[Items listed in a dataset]

Segment Open

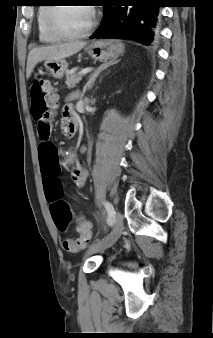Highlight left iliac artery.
<instances>
[{
	"instance_id": "1",
	"label": "left iliac artery",
	"mask_w": 213,
	"mask_h": 338,
	"mask_svg": "<svg viewBox=\"0 0 213 338\" xmlns=\"http://www.w3.org/2000/svg\"><path fill=\"white\" fill-rule=\"evenodd\" d=\"M103 205L108 213V217H107V223L109 225H112L113 224V221H114V217H115V210L113 208V205L108 202V201H104L103 202Z\"/></svg>"
}]
</instances>
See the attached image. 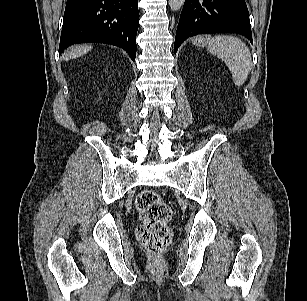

Segment Closed

What to produce: The result should be the same data as above, line for line, with the pictures gone.

Exercise answer:
Highlight left iliac artery.
<instances>
[{
	"instance_id": "1",
	"label": "left iliac artery",
	"mask_w": 213,
	"mask_h": 338,
	"mask_svg": "<svg viewBox=\"0 0 213 338\" xmlns=\"http://www.w3.org/2000/svg\"><path fill=\"white\" fill-rule=\"evenodd\" d=\"M103 205L108 213V217H107V223L109 225H112L113 224V221H114V217H115V210L113 208V205L108 202V201H104L103 202Z\"/></svg>"
}]
</instances>
See the attached image. 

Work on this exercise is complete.